Он замолчал. Она ждала минуту, две, три, но он не возвращался, ей стало тревожно.

– Ну, как ты? Отдохнул?

– А-ха-ха-ха! – засмеялся он громко. – Вот теперь я точно смогу отдохнуть!

– Да уж!.. – она улыбнулась.

– Да уж… – он затих.

Они замолчали. Молчали долго.

– Так хочется тебя обнять… – прошептала она жалобно.

Он не ответил.

– Ты здесь? – спросил он.

– Да, я тут, ты же меня видишь, – ответила.

– Вижу… Тоже странное ощущение.

– Ты… сформулировал?

– Нет еще… Пытаюсь понять. Сориентироваться…

– Я не тороплю. Мне самой еще… – она улыбнулась, нервно засмеялась.

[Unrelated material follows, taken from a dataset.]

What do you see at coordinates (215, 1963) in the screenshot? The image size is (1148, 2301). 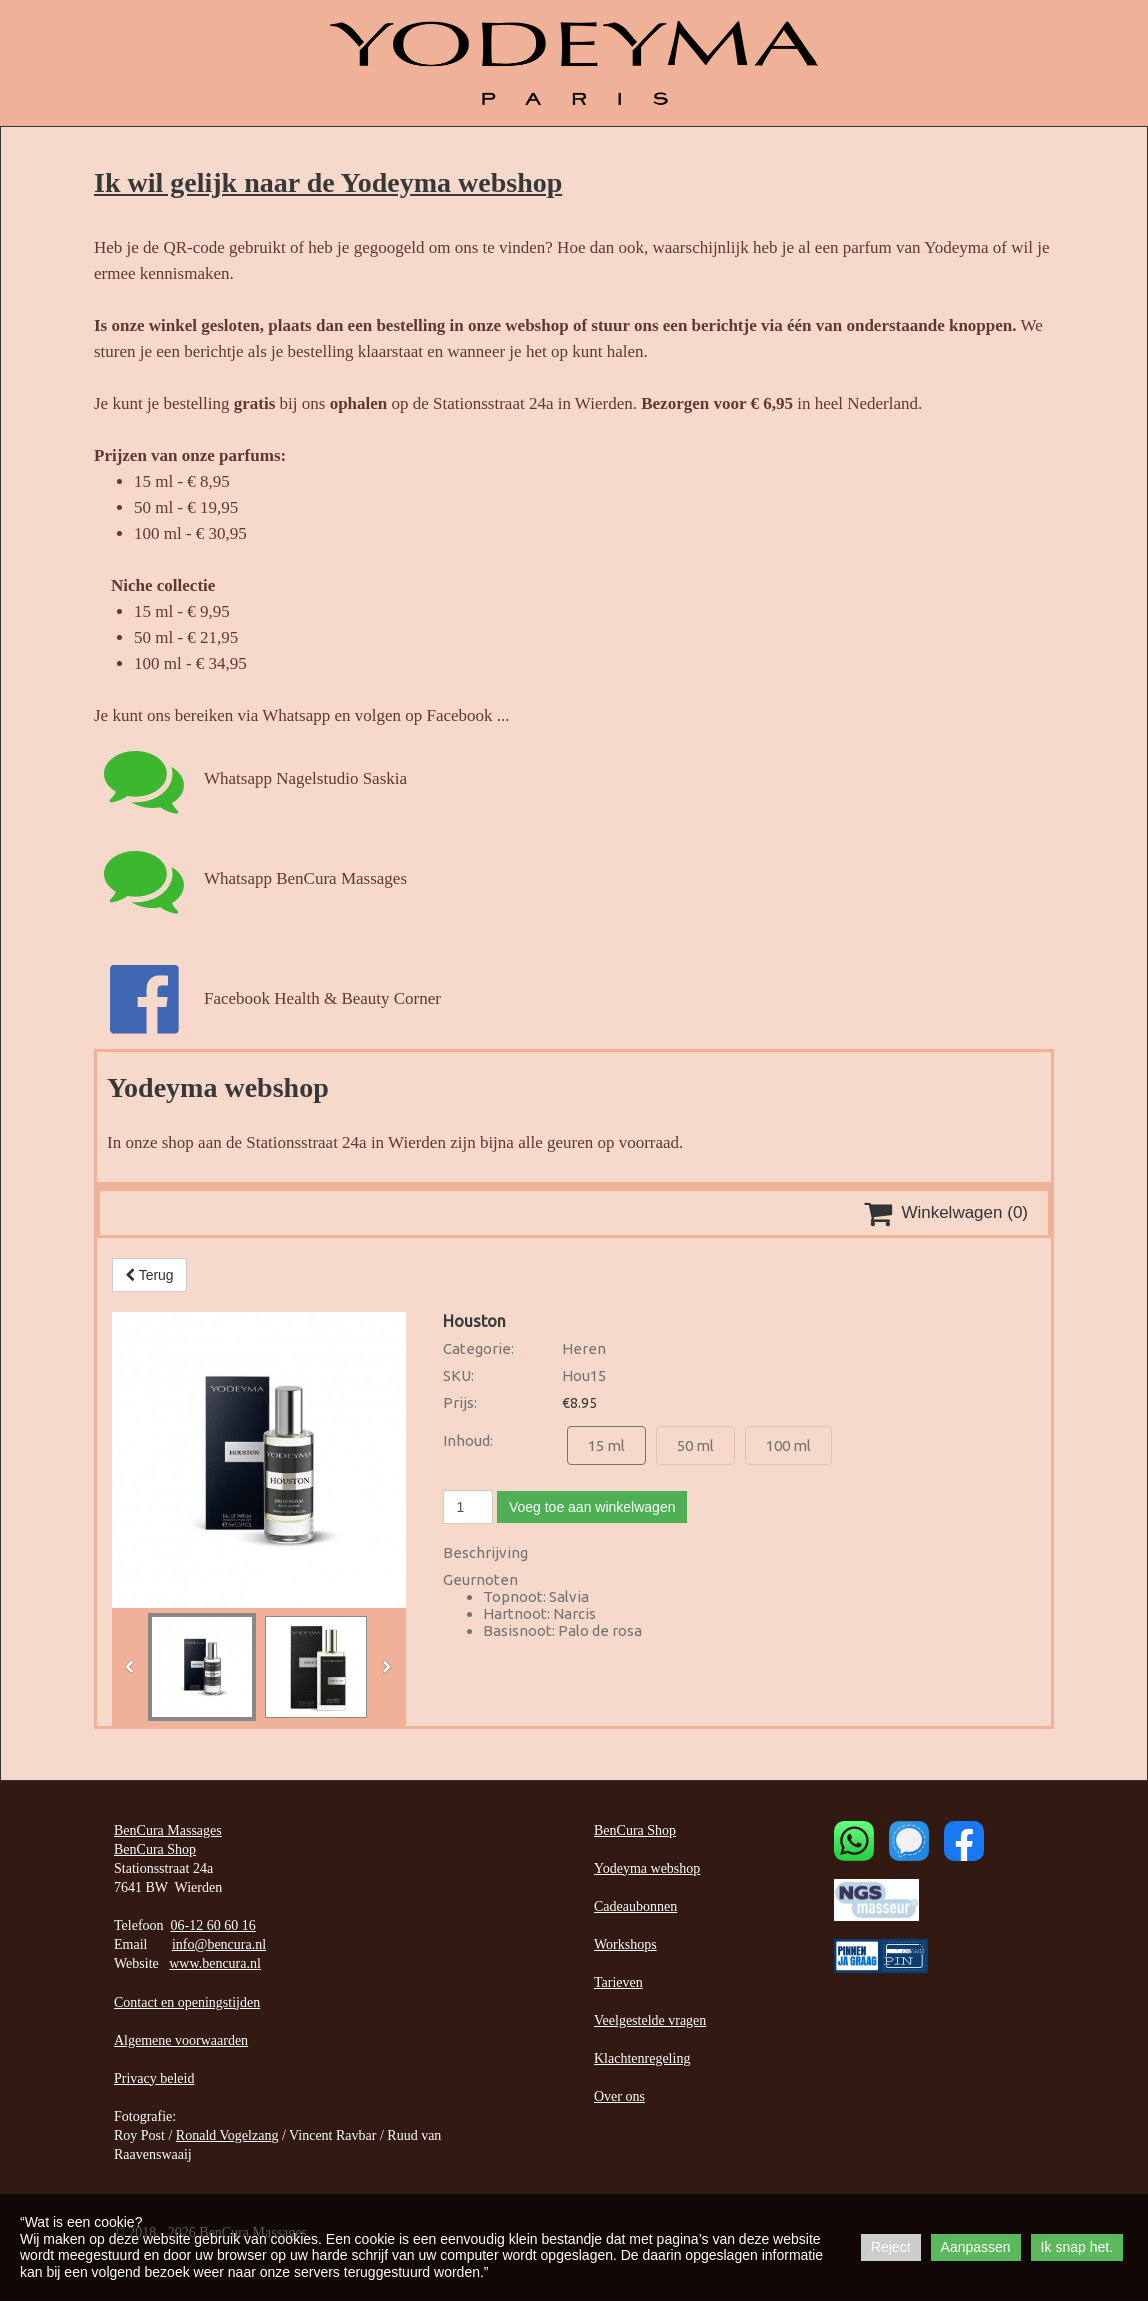 I see `www.bencura.nl` at bounding box center [215, 1963].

– Да уж… тебе тоже надо привыкнуть. Ко мне такому… Но…

Он осекся. Они помолчали.

– …меня сделают видимым, и будет легче.

– Да, да, конечно… Конечно… легче…

– Ну не совсем, конечно… – он ухмыльнулся.

– Ничего! Ничего! Милый! Мы привыкнем! – она улыбнулась, сделала движение рукой, словно хотела прикоснуться к нему.

Они замолчали. Столбики индикатора звука на экране монитора сложились, оставив внизу пару неподвижных зеленых черточек. И вдруг снова взлетели вверх.

– Зря ты сказала про объятия. Я вот тоже хочу тебя… поцеловать! – произнес он с издевкой.

– Все будет, все будет, милый, ты привыкнешь! Мы привыкнем! А потом…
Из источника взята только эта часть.